Using the records below, copy every line that holds the string "assemblée".

• [Record extracts]:
---------------

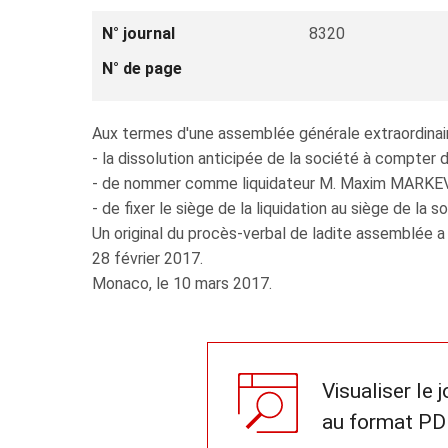
N° journal
8320
N° de page
Aux termes d'une assemblée générale extraordinair
- la dissolution anticipée de la société à compter
- de nommer comme liquidateur M. Maxim MARKEVICH 
- de fixer le siège de la liquidation au siège de la s
Un original du procès-verbal de ladite assemblée a
28 février 2017.
Monaco, le 10 mars 2017.
Visualiser le 
au format PD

---------------

• [Your solution]:
Aux termes d'une assemblée générale extraordinair
Un original du procès-verbal de ladite assemblée a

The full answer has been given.